The values of both b and c can be calculated using the following equations:
Step 1:
- a² + b² = c² and a + b + c = N
Step 2:
- The value of c can be calculated based on values of both a and b.
- The value of c will be generated by substituting it in the first equation.
- c = N - b - a
Step 3:
- The value of c calculated in step-2 will be substituted in the first equation.
- a² + b² = (N - b - a)²
Step 4:
- The above-generated equation can be simplified.
- The values of b and c generated are:
- b = ( N*N - 2*N*a) (2*N - 2*a)
- c = N - b - a
Step 5:
- A loop will be utilized to iterate from the values of 1 to N, and the value of b and c will be calculated, respectively.
- The value calculated will be checked in the second equation.
Filename: PythagoreanTriplet.java
public class PythagoreanTriplet {
// Function which calculates the Pythagorean triplet in O(n) time complexity.
static void Pythagorean(int n) {
int cnt = 0;
// Loop iterates from 1 till N-1.
for (int a = 1; a < n; a++) {
// The value of B is calculated
int b = (n * n - 2 * n * a) / (2 * n - 2 * a);
// The value of C is calculated using the formula.
int c = n - a - b;
//Checks whether the triplet is Pythagorean Triplet or not.
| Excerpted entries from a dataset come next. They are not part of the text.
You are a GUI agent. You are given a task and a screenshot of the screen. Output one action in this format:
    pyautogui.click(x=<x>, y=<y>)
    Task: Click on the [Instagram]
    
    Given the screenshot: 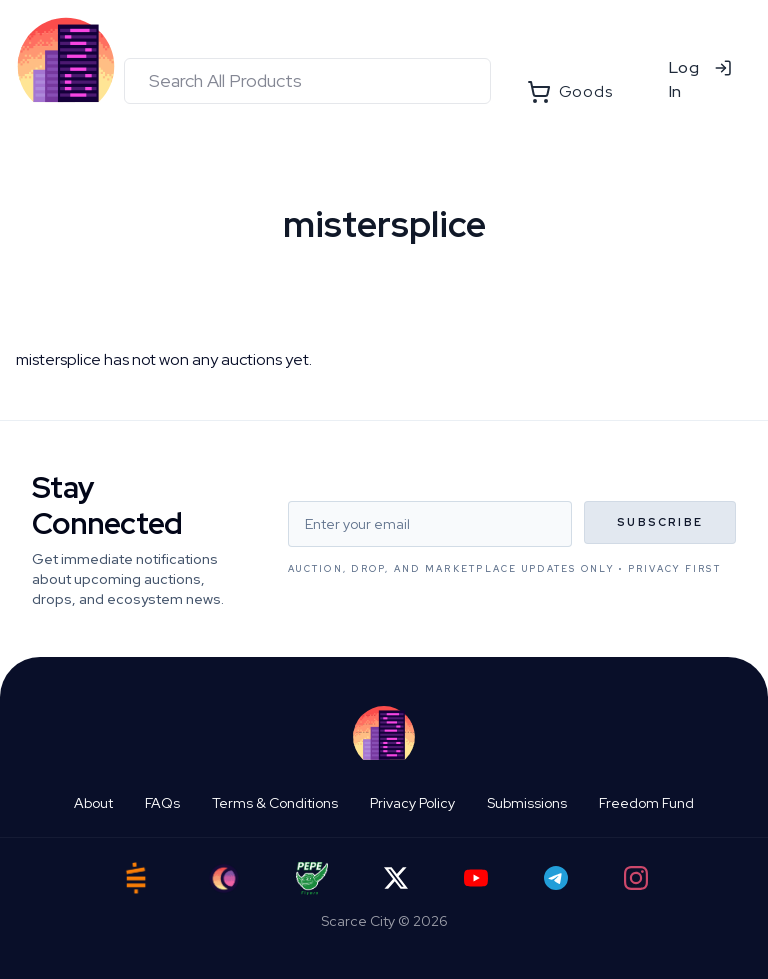 What is the action you would take?
    pyautogui.click(x=636, y=878)
    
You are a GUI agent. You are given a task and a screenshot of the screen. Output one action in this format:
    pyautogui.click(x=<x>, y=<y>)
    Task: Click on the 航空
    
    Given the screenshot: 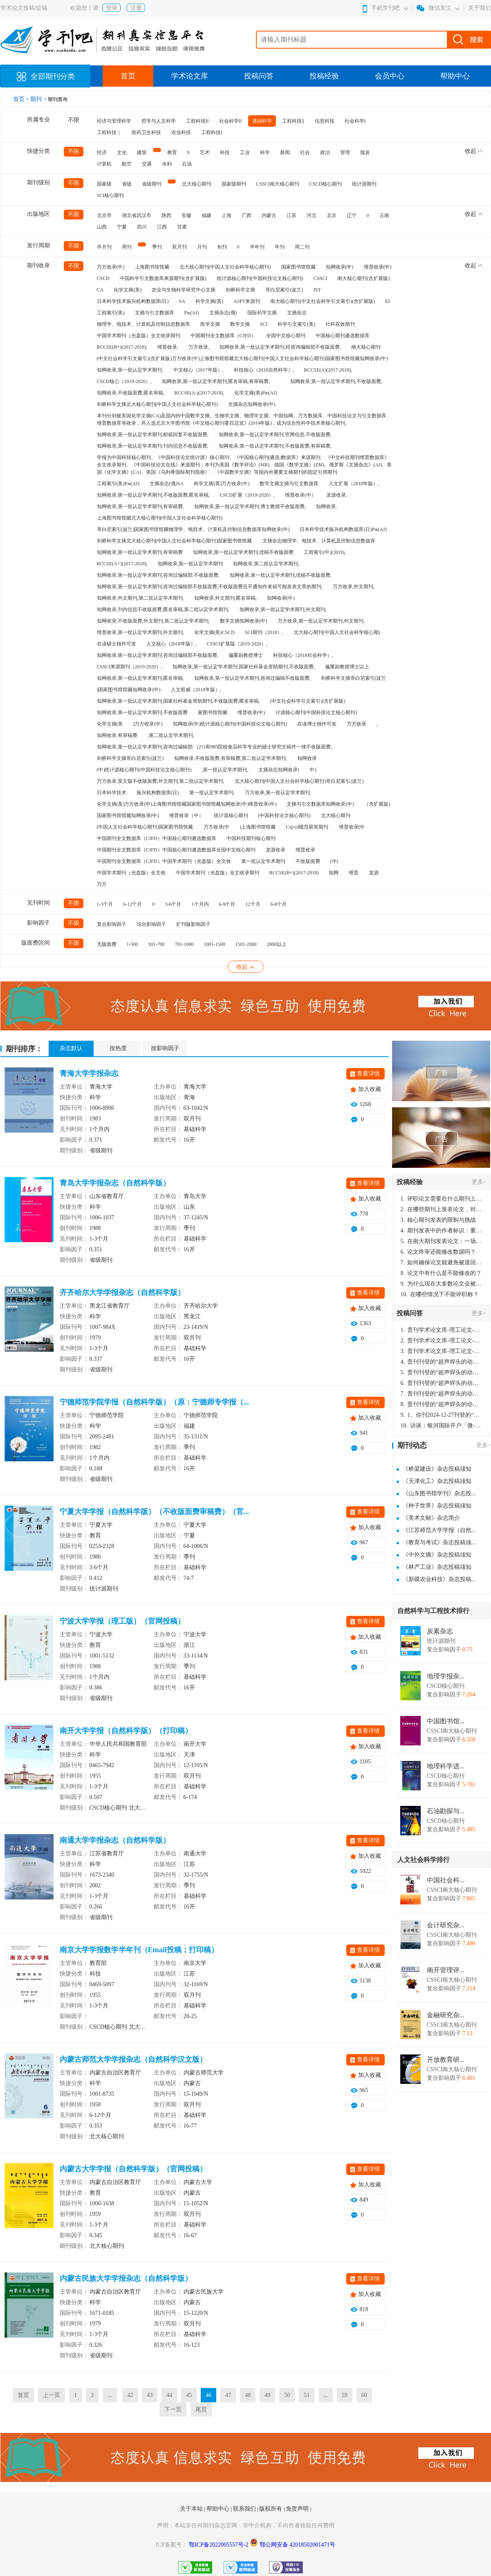 What is the action you would take?
    pyautogui.click(x=127, y=164)
    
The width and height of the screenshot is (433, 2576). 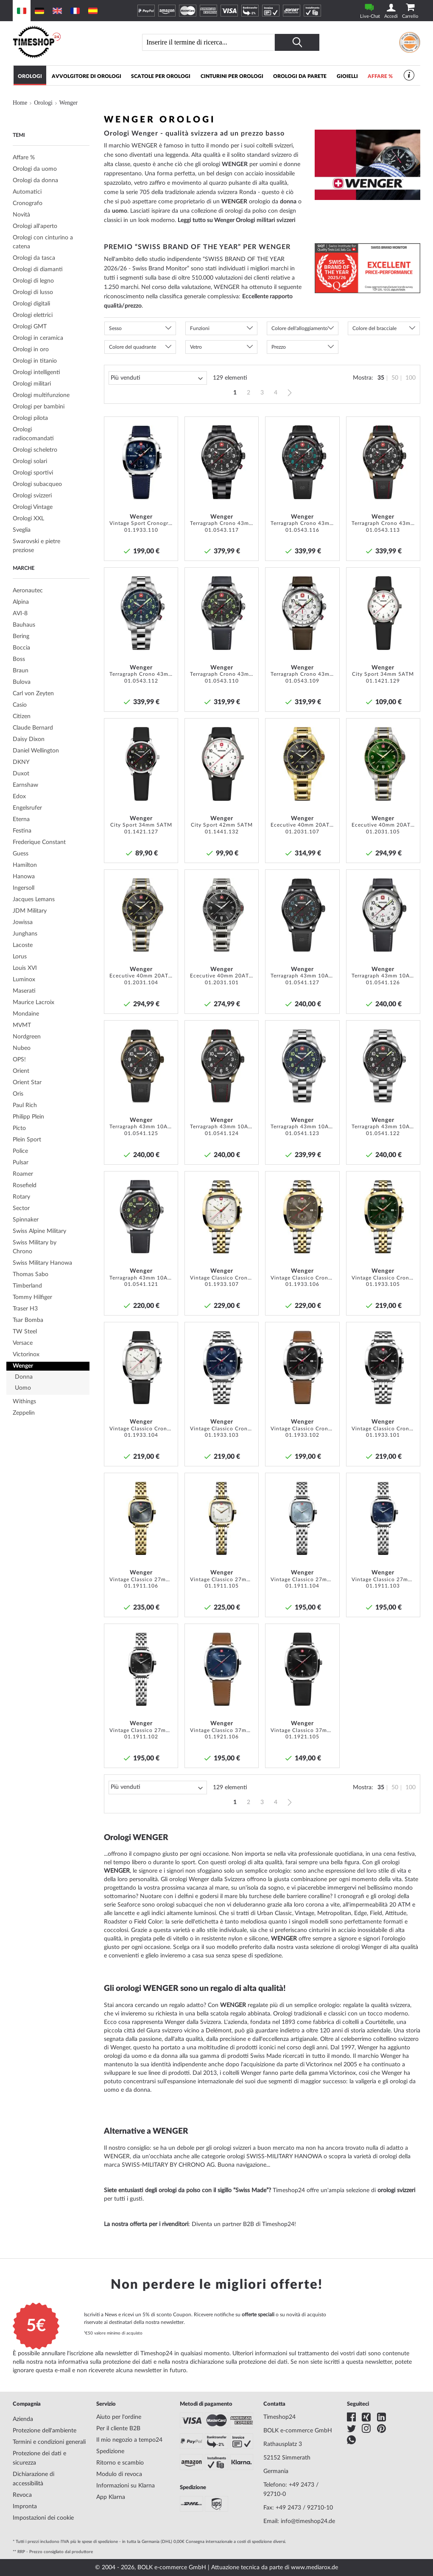 I want to click on uomo, so click(x=119, y=211).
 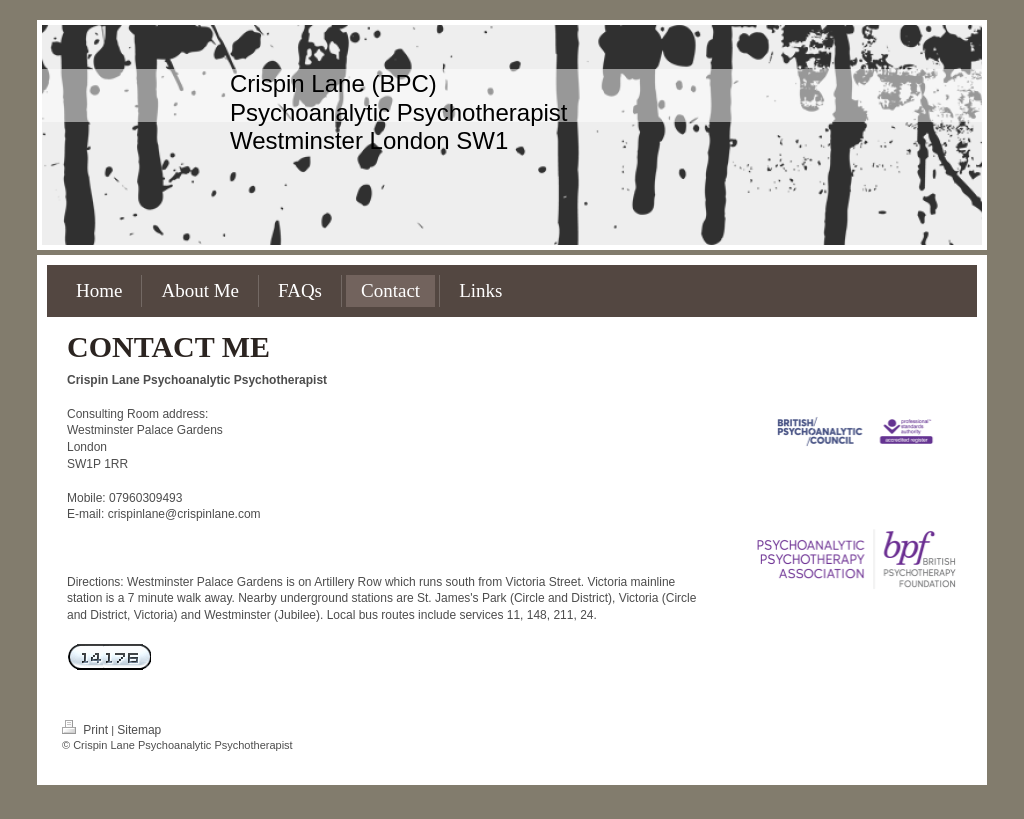 I want to click on Print, so click(x=86, y=730).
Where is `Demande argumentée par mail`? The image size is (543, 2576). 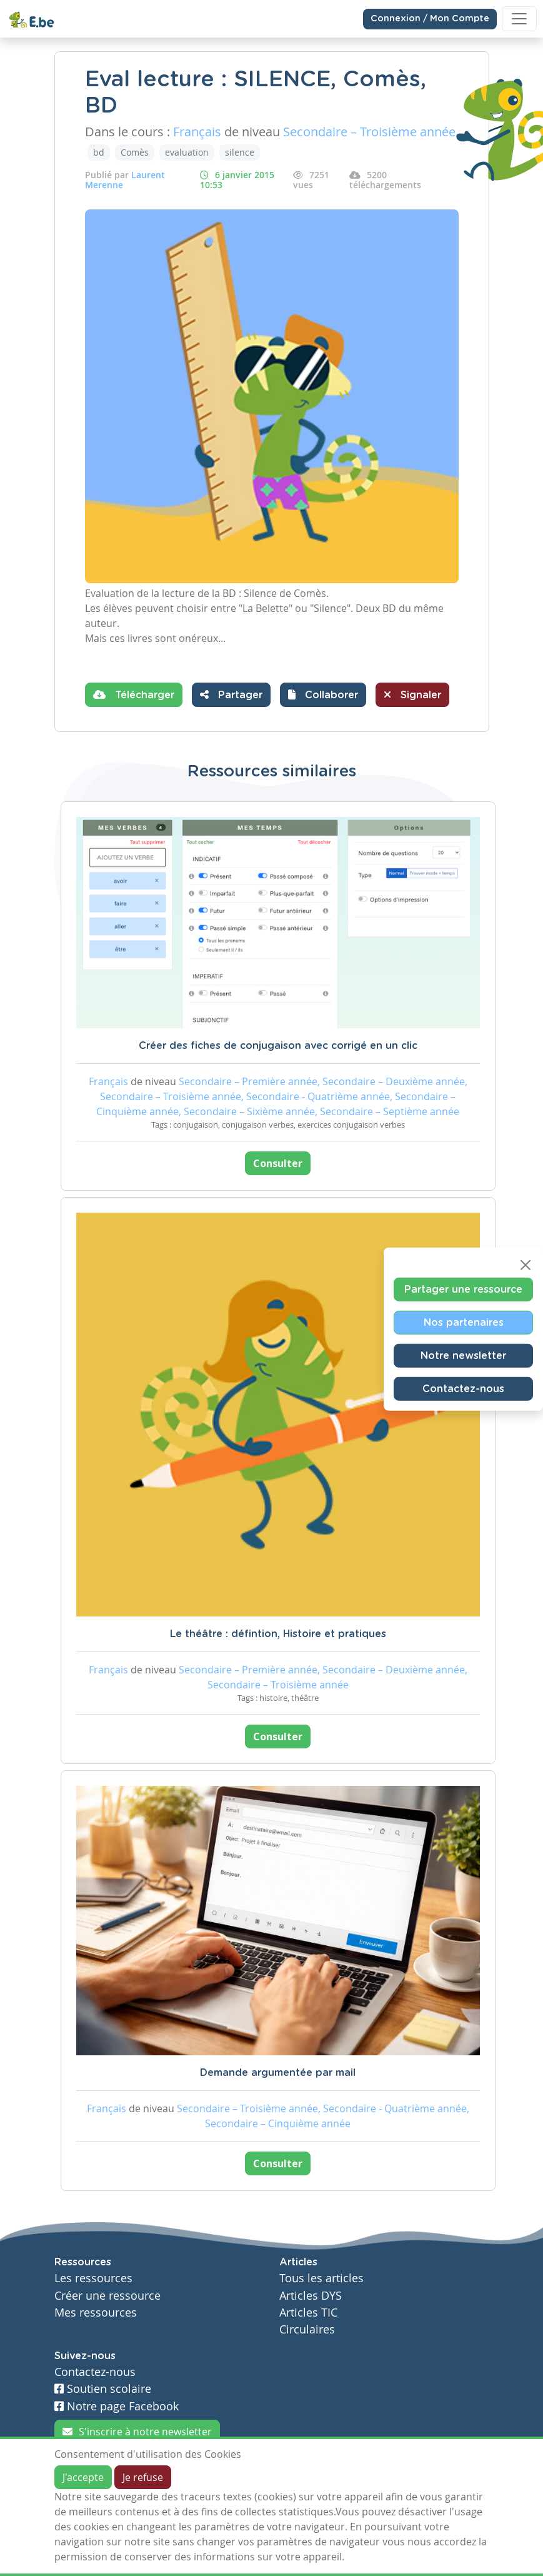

if (a * a + b * b == c * c && b > 0 && c > 0) {
System.out.print(a + " " + b + " " + c);
cnt = 1;
break;
}
}
//Returns -1 if there is no triplet available.
if (cnt == 0) {
System.out.print("-1");
}
return;
}
public static void main(String[] args) {
int x = 24;
Pythagorean(x);
}
}
Output
6 8 10
Complexity Analysis: The time complexity of the above-mentioned approach or algorithm is O(n), where n is the input number. Whereas the space complexity of the above-mentioned approach or algorithm is O(1).